Effectively managing a chronic health condition involves a myriad of tasks for anyone, ranging from scheduling and getting to frequent doctor appointments to regularly taking and refilling numerous medications and eating a healthy diet. Being homeless makes these basic tasks even more overwhelming, particularly if combined with additional chronic health and/or behavioral health conditions, which so many homeless individuals have.
Compared to individuals who are stably housed, people who are homeless are more likely to visit the emergency room, have a longer stay if admitted to the hospital, and be readmitted within 30 days. “Housing first” proponents suggest that in order for homeless individuals to effectively manage their health and mental health conditions, they must first be housed. More and more evidence shows that housing homeless individuals leads to reductions in health care utilization and costs.
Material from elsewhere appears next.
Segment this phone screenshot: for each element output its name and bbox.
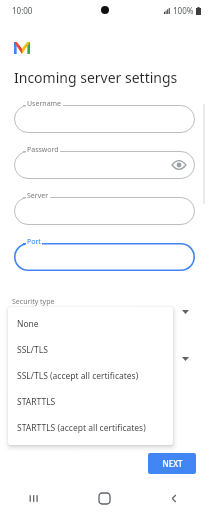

Medicaid expansion under the Affordable Care Act (ACA) creates a new imperative at federal, state, and local levels to cost-effectively meet the needs of newly covered homeless individuals, recognizing the inarguable link between health care and housing. A recent Kaiser Family Foundation brief examining the early impacts of the expansion on the homeless population found significant increases in coverage for homeless individuals and new opportunities to improve access to care for this population.
Less certain are the most effective ways to use temporary and permanent housing to address the needs of newly covered homeless populations. Fortunately, many organizations and communities are exploring and testing new approaches that may serve as models for other organizations.